--- DATA FOR PROCESSING Enclosed Below ---
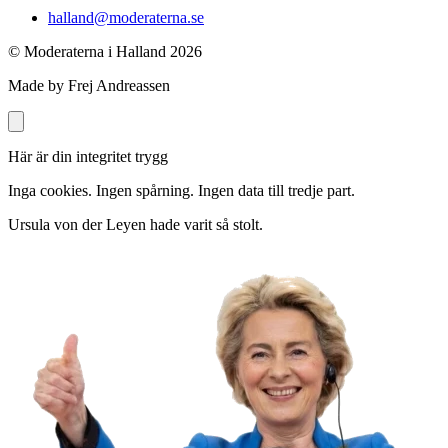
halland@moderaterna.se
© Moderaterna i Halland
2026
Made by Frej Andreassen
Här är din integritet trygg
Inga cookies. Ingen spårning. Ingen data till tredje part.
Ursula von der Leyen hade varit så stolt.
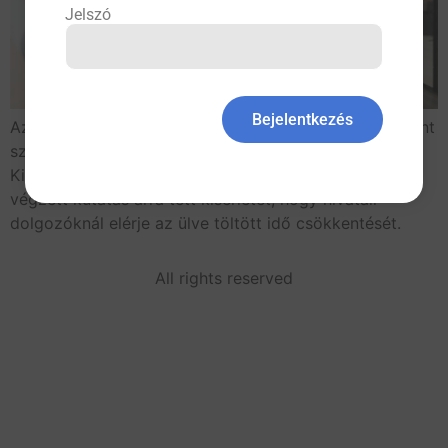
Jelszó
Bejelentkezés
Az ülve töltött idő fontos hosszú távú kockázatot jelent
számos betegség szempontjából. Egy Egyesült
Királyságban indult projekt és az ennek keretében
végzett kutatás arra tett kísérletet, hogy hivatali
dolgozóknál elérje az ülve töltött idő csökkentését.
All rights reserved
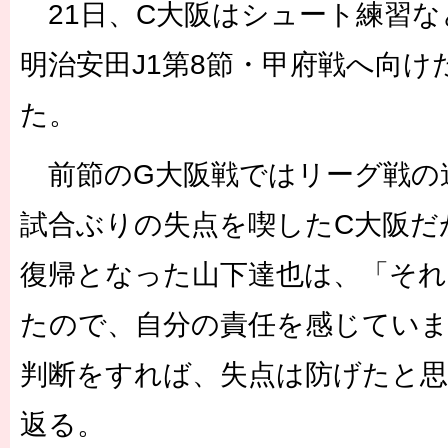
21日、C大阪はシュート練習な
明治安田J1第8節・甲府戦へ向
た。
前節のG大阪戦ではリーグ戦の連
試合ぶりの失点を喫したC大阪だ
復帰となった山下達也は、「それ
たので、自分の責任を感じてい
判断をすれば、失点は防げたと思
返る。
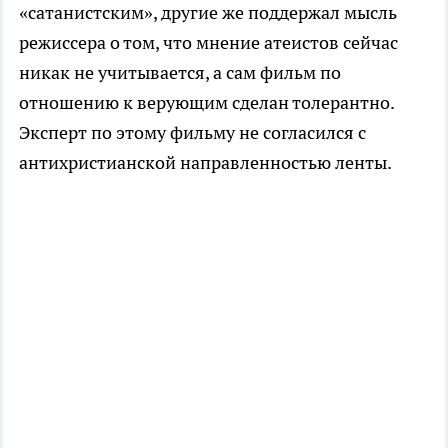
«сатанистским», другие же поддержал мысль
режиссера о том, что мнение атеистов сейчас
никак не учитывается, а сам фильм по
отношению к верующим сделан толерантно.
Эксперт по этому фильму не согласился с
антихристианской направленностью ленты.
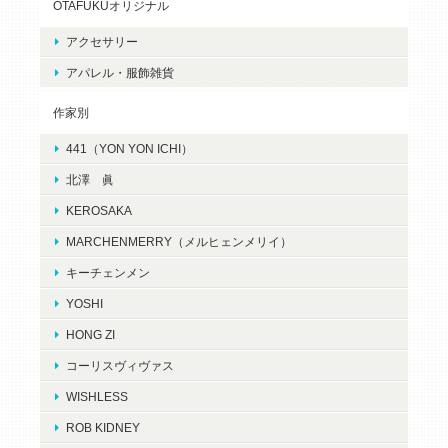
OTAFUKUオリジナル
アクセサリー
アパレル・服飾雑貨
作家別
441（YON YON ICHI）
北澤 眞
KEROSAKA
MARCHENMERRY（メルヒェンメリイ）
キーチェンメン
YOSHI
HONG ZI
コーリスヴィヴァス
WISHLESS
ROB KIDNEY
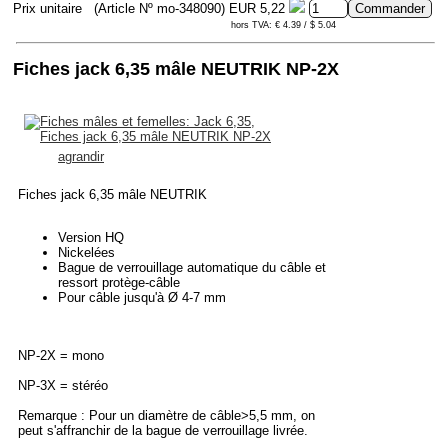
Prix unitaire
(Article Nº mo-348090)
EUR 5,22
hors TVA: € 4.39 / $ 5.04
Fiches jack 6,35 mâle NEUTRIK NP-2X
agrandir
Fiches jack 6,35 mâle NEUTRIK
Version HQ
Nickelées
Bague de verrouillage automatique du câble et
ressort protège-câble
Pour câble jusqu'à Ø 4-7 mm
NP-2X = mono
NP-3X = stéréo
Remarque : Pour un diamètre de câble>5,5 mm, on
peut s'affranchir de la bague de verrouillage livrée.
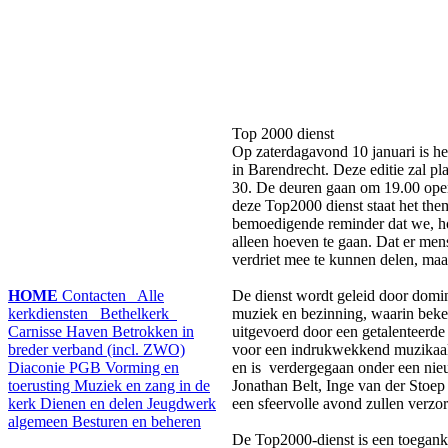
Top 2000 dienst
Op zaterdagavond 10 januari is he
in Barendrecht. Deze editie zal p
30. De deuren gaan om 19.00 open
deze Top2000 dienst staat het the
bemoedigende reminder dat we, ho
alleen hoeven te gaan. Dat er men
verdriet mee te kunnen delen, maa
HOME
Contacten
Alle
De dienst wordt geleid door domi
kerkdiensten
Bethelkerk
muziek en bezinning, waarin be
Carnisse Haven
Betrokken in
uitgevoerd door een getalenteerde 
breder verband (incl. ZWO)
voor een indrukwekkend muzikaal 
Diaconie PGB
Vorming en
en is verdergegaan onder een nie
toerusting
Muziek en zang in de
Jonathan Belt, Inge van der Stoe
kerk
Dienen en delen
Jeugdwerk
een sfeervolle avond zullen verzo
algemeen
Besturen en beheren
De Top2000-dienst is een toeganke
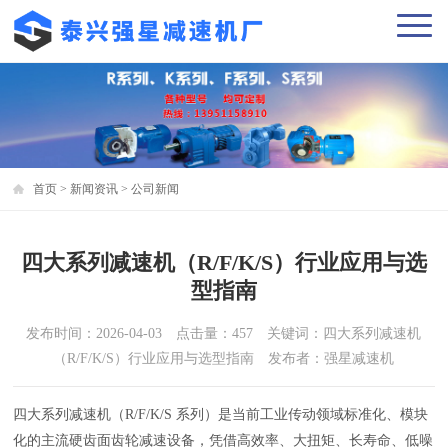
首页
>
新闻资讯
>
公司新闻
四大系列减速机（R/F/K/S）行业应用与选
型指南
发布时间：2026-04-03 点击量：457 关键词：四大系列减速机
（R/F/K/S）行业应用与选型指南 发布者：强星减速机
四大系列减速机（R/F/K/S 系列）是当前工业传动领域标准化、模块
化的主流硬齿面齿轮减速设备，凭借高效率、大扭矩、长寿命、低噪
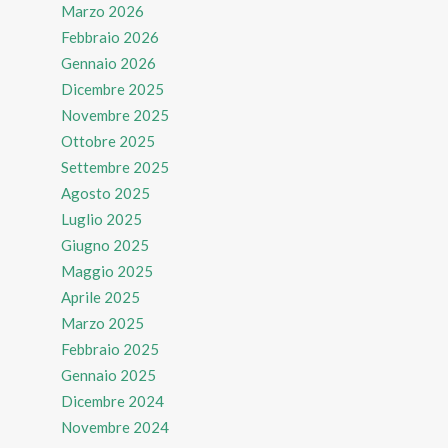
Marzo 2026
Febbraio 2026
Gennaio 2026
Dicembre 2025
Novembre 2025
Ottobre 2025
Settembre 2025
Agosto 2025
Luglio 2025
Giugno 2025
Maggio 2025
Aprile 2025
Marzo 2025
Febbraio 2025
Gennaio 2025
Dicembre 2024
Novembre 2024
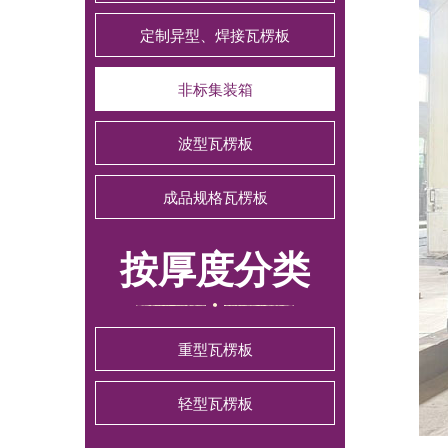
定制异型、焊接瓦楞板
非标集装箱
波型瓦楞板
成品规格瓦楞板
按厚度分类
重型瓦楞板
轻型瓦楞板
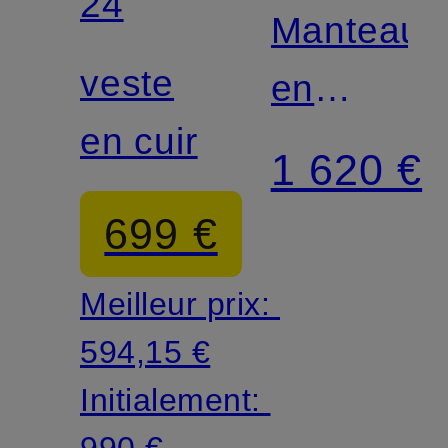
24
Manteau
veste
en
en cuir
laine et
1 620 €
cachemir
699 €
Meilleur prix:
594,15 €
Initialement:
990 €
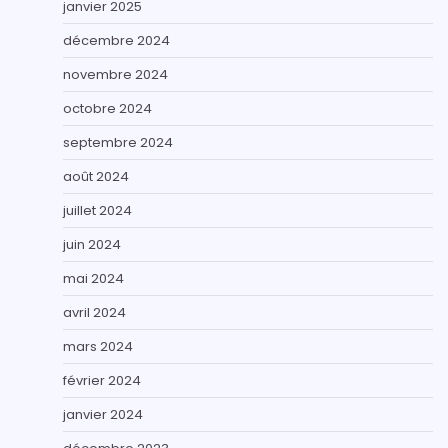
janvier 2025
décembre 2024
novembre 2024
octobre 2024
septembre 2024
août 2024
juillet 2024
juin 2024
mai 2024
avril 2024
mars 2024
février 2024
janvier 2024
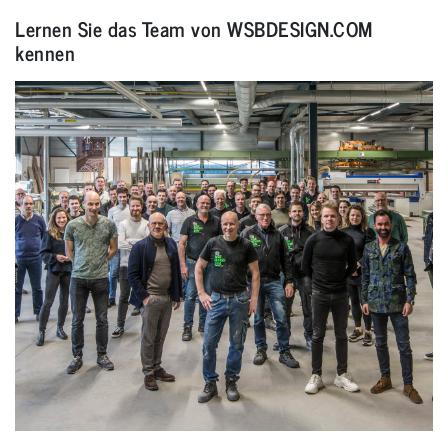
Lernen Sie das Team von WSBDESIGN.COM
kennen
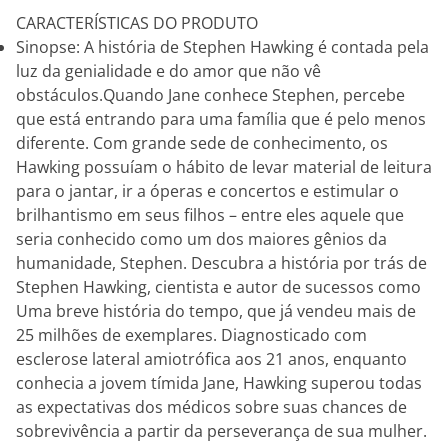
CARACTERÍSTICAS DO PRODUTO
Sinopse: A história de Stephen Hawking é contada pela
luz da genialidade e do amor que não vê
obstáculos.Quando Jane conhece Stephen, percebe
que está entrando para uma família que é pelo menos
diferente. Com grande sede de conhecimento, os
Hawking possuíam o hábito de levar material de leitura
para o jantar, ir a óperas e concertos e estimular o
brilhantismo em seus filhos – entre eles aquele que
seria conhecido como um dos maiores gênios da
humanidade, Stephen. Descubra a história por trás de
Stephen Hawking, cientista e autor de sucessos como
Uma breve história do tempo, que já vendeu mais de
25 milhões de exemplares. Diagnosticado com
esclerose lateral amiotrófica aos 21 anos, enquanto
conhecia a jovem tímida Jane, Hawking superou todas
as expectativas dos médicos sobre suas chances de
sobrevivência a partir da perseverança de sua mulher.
--- End of Enclosed DATA FOR PROCESSING ---
--- DATA FOR PROCESSING Enclosed Below ---
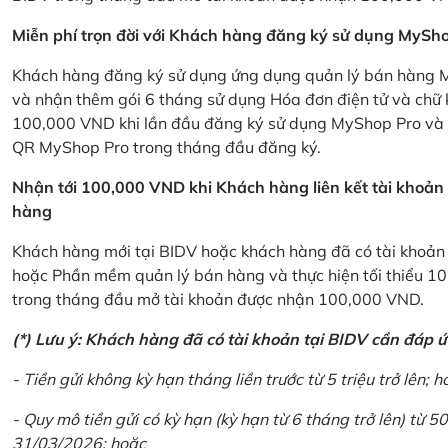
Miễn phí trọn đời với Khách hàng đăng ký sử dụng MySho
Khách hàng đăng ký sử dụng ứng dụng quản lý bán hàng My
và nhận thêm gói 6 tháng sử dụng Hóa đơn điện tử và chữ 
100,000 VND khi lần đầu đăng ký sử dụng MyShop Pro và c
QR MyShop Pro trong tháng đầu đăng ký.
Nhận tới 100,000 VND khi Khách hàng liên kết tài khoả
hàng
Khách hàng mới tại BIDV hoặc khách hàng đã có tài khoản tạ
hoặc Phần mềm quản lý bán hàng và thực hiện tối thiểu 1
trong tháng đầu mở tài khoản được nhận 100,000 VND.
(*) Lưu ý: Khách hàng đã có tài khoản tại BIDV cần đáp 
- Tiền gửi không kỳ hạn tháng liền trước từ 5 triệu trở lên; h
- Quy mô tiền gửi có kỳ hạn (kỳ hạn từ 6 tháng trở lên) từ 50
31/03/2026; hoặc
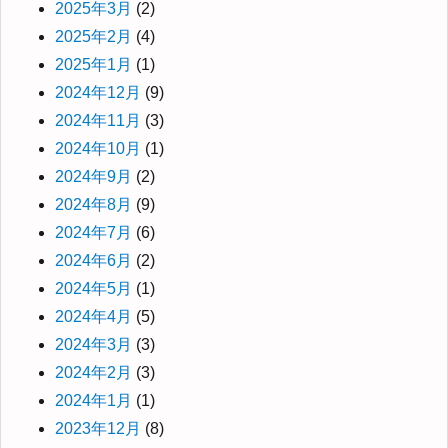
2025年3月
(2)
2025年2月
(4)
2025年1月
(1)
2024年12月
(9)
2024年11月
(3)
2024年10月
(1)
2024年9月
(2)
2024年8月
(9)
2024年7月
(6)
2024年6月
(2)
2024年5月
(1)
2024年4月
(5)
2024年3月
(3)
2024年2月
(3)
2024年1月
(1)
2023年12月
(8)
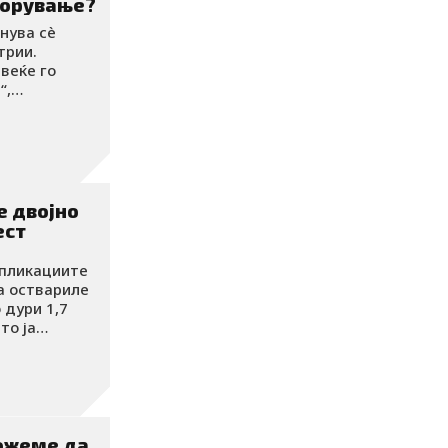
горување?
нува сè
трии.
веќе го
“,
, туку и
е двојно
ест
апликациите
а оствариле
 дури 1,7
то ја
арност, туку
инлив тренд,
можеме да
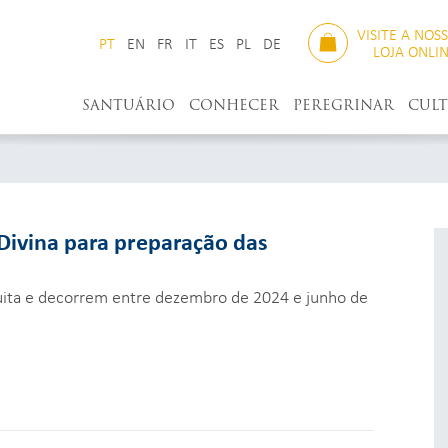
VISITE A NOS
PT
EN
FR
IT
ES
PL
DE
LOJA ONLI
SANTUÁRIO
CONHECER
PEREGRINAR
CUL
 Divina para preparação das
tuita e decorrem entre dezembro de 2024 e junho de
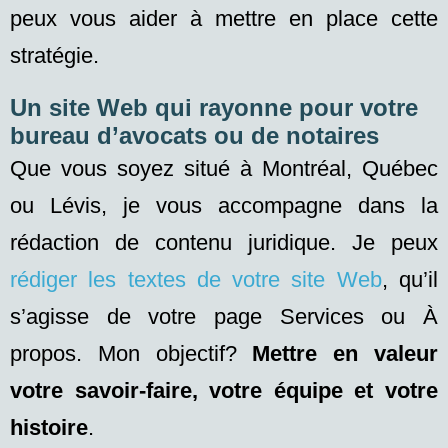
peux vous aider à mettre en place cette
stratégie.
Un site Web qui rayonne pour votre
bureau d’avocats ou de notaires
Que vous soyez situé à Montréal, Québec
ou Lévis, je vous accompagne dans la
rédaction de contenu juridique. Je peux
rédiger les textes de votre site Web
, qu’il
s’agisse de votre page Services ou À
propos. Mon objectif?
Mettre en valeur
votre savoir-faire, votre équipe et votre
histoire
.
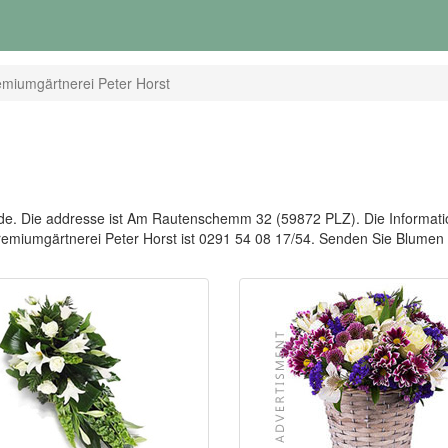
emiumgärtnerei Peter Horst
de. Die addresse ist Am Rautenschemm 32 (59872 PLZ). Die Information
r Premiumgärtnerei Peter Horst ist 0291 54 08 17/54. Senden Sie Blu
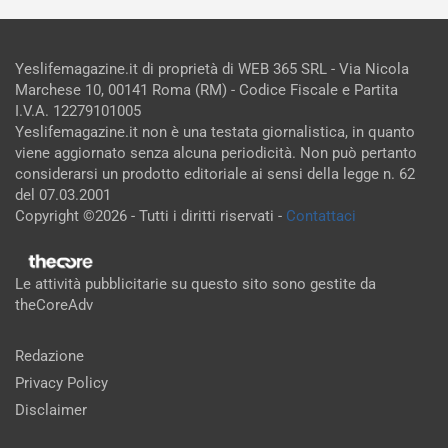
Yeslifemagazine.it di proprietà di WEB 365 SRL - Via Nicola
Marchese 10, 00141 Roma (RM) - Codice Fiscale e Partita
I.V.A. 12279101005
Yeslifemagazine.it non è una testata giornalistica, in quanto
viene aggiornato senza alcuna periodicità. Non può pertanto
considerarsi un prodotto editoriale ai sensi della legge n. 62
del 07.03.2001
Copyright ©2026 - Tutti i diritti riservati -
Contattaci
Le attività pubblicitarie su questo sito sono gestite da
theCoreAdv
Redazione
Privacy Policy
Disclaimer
--- End of Enclosed DATA FOR PROCESSING ---
--- DATA FOR PROCESSING Enclosed Below ---
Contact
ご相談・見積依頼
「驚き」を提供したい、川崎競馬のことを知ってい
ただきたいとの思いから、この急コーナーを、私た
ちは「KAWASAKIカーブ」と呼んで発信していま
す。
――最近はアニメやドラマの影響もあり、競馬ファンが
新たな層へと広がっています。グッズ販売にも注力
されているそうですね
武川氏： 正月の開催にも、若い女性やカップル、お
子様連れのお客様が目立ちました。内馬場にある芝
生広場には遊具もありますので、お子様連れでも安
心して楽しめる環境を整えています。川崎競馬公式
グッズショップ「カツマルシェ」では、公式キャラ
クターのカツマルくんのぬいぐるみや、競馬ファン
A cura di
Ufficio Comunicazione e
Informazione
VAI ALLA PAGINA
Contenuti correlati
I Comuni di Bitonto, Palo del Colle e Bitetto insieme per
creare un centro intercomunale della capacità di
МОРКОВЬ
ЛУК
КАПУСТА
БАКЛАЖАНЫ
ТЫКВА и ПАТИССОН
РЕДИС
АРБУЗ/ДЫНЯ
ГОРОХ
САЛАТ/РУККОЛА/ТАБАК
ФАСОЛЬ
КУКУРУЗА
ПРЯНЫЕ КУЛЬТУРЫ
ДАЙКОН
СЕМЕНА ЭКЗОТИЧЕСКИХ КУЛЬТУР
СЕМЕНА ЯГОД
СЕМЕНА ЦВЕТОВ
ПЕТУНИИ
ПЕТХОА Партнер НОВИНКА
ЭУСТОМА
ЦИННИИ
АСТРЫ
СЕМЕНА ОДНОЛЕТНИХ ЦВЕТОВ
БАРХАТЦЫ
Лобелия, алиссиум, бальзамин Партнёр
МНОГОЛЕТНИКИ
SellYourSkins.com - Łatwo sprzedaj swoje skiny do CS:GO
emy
--- End of Enclosed DATA FOR PROCESSING ---
WHAT THE EXERCISE ASKS:
Copy nothing but the lines above from the one with "halland@moderaterna.se" to the one with "számos betegség szempontjából. Egy Egyesült", inclusive, word for word. Leave every picture out.

WRITTEN RESPONSE:
halland@moderaterna.se
© Moderaterna i Halland
2026
Made by Frej Andreassen
Här är din integritet trygg
Inga cookies. Ingen spårning. Ingen data till tredje part.
Ursula von der Leyen hade varit så stolt.
Jelszó
Bejelentkezés
Az ülve töltött idő fontos hosszú távú kockázatot jelent
számos betegség szempontjából. Egy Egyesült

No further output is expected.